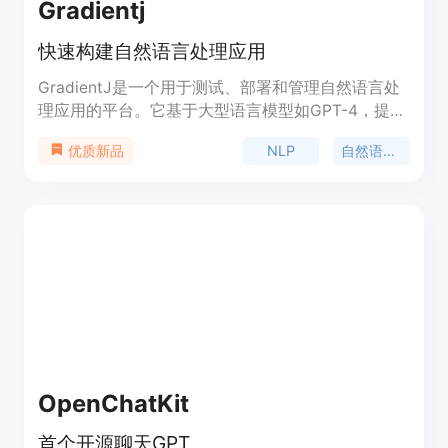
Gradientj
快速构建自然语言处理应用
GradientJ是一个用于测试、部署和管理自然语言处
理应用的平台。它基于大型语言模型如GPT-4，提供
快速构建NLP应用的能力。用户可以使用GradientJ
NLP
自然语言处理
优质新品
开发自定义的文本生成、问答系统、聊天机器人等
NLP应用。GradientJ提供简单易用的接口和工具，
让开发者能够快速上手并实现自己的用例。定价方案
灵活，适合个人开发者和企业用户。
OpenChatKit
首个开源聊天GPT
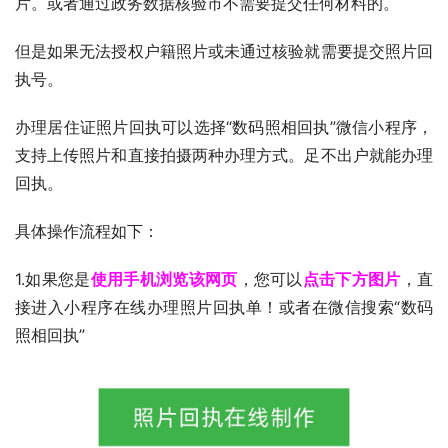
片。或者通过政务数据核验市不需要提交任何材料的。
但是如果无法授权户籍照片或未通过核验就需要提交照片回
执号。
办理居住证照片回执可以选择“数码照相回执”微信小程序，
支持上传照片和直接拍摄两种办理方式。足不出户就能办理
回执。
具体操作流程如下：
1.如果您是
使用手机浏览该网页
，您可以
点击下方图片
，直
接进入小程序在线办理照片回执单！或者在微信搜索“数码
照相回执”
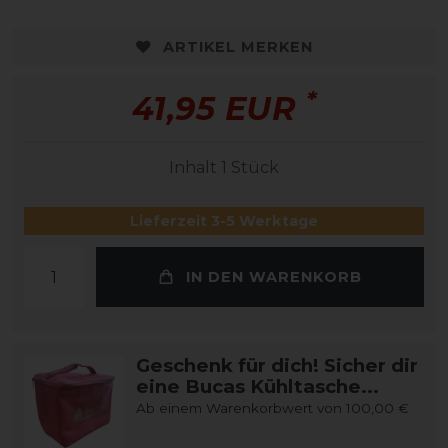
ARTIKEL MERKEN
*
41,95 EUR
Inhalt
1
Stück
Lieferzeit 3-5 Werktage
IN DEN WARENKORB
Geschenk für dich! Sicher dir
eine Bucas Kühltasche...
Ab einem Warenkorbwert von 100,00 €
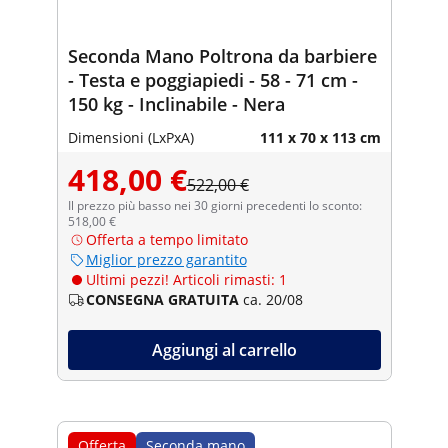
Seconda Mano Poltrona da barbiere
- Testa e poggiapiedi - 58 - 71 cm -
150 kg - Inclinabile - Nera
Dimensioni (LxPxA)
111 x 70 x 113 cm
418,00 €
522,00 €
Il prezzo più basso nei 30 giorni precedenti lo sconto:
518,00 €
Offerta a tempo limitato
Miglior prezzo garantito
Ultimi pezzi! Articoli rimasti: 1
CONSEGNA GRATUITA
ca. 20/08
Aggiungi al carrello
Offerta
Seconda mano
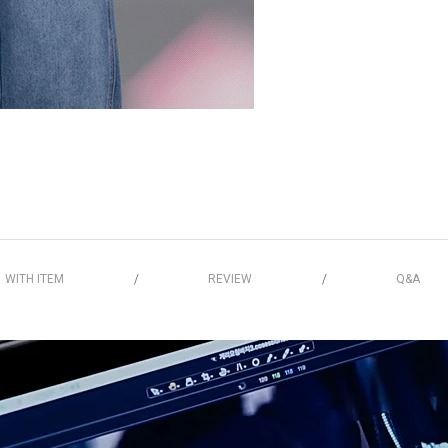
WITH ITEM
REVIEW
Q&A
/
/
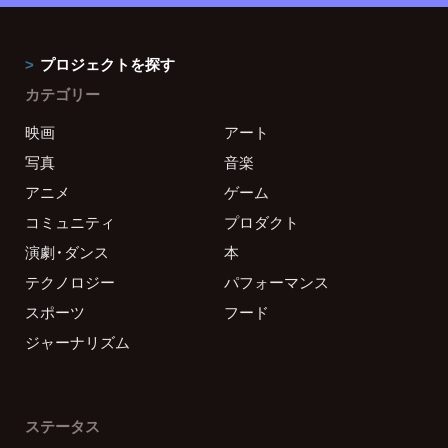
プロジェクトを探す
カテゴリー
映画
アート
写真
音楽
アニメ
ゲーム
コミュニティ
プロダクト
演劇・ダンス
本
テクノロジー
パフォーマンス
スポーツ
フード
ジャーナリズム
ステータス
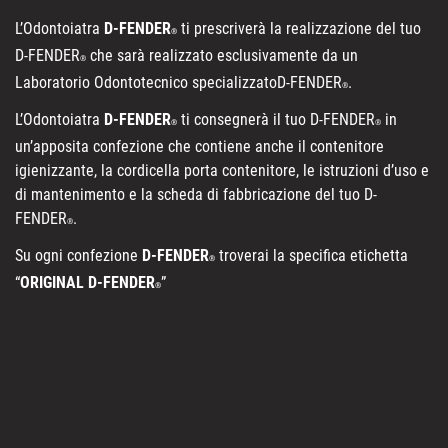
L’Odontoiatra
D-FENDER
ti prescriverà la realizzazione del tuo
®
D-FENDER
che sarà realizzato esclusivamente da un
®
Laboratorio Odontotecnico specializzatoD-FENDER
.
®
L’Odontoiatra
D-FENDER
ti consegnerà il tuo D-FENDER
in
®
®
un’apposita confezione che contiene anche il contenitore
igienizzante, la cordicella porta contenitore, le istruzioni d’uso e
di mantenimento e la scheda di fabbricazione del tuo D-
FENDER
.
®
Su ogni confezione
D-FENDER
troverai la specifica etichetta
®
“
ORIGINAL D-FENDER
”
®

☆ ☆ ☆

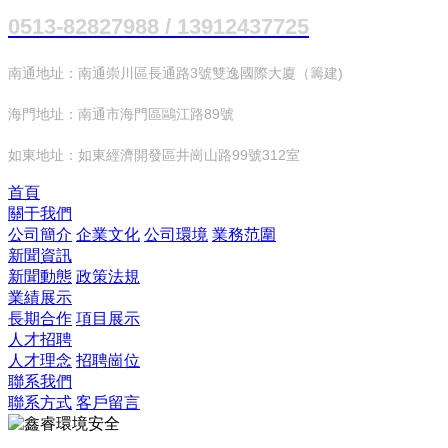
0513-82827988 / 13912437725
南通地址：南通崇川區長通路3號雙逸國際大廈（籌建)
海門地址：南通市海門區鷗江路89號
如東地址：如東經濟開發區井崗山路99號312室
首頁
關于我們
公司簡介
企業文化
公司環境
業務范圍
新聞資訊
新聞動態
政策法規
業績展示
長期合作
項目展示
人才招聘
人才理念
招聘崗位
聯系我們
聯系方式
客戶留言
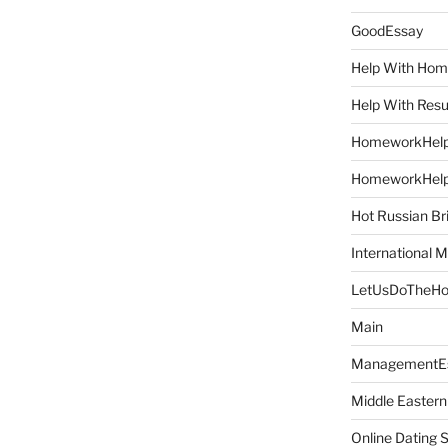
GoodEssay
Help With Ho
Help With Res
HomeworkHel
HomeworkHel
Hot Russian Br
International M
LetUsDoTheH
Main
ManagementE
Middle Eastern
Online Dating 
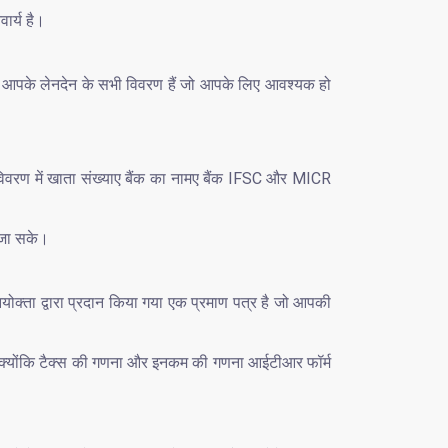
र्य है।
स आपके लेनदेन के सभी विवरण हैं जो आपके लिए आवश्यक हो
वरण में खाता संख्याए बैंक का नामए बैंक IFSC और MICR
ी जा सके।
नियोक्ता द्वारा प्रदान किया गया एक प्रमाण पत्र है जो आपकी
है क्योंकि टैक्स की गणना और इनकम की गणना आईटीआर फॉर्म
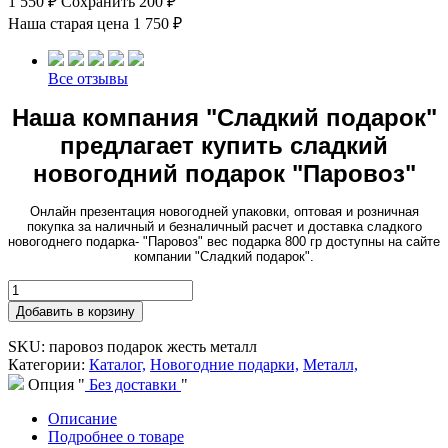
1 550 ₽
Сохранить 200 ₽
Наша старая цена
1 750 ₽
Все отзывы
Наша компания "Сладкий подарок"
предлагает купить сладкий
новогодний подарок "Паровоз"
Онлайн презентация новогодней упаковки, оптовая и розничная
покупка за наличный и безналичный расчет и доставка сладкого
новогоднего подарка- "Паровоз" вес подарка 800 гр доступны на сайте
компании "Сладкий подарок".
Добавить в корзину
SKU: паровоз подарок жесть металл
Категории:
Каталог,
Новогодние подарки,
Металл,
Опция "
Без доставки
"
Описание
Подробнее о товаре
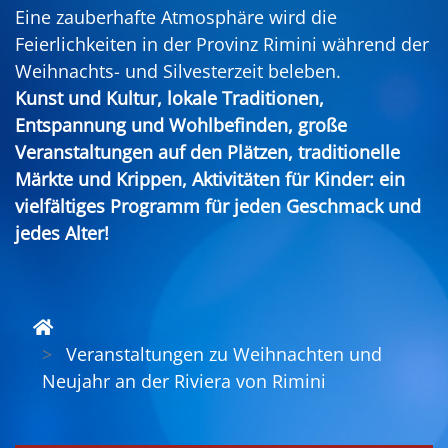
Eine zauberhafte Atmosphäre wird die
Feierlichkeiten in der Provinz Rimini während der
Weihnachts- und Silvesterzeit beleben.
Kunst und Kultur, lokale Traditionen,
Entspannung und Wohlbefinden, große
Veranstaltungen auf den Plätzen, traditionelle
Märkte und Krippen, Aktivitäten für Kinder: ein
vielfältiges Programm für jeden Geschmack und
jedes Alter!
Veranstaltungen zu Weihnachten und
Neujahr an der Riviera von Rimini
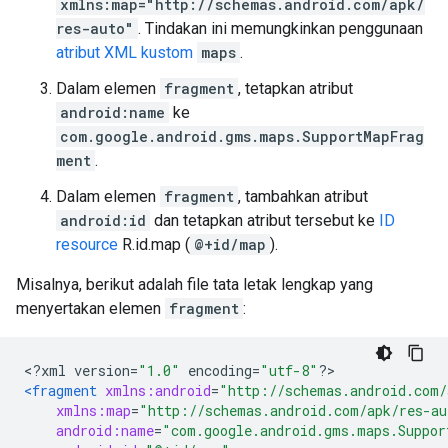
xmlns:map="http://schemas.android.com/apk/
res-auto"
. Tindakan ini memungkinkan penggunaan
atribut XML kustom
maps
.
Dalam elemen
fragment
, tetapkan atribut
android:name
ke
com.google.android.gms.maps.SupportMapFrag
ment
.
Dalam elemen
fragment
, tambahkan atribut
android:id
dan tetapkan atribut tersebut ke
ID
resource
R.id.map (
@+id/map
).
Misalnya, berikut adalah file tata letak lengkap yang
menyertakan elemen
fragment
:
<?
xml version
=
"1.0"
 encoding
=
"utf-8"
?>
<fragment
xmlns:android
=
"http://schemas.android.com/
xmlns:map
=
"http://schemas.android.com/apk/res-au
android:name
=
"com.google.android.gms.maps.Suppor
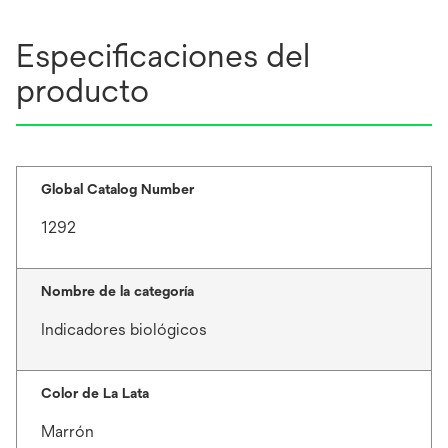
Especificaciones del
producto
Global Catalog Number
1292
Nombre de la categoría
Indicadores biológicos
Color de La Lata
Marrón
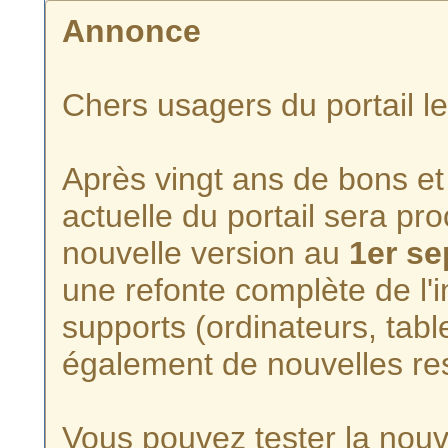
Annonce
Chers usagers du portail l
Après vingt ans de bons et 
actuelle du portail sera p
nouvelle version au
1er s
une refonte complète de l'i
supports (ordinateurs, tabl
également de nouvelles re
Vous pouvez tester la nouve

☆ ☆ ☆

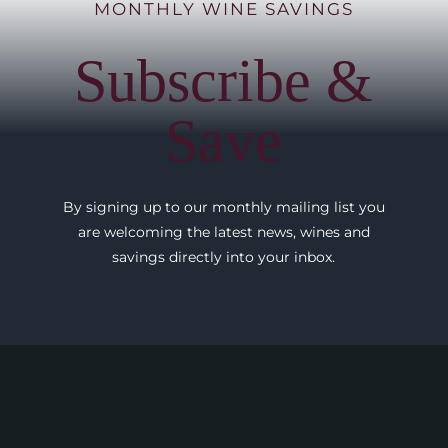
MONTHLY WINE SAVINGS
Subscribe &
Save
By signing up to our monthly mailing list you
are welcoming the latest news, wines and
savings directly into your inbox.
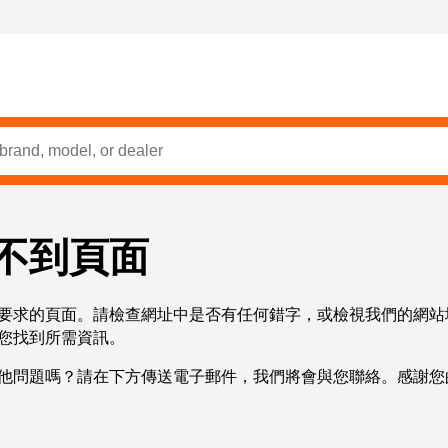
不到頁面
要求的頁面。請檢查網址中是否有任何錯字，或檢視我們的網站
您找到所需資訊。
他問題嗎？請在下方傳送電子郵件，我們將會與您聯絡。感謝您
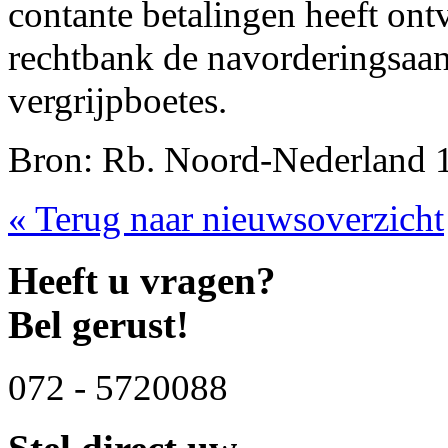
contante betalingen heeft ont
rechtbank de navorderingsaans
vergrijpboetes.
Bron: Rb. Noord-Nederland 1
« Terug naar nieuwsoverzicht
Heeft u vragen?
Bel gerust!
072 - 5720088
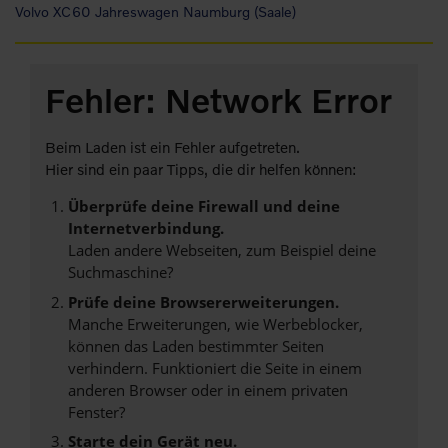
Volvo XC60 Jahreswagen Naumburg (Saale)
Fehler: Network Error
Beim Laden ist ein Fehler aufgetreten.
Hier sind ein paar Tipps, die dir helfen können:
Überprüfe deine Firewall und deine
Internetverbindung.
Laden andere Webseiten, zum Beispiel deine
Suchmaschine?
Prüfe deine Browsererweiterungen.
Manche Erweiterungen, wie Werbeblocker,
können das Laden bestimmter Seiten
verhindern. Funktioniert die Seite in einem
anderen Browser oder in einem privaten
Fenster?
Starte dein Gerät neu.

☆ ☆ ☆

To do: State the number of lines in the entries above that contain the word "Veranstaltungen", and nothing more.

Exercise result: 2